--- MATERIAL PROVIDED Enclosed Below ---

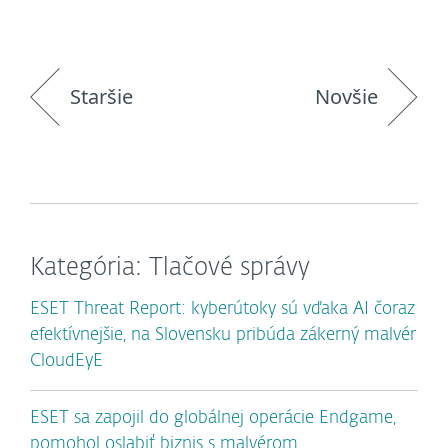
Staršie
Novšie
Kategória: Tlačové správy
ESET Threat Report: kyberútoky sú vďaka AI čoraz
efektívnejšie, na Slovensku pribúda zákerný malvér
CloudEyE
ESET sa zapojil do globálnej operácie Endgame,
pomohol oslabiť biznis s malvérom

--- End of Enclosed MATERIAL PROVIDED ---

DIRECTIONS. If an entry contains a picture, leave it out and repeat the rest exactly.

ANSWER BOX.
Staršie
Novšie
Kategória: Tlačové správy
ESET Threat Report: kyberútoky sú vďaka AI čoraz
efektívnejšie, na Slovensku pribúda zákerný malvér
CloudEyE
ESET sa zapojil do globálnej operácie Endgame,
pomohol oslabiť biznis s malvérom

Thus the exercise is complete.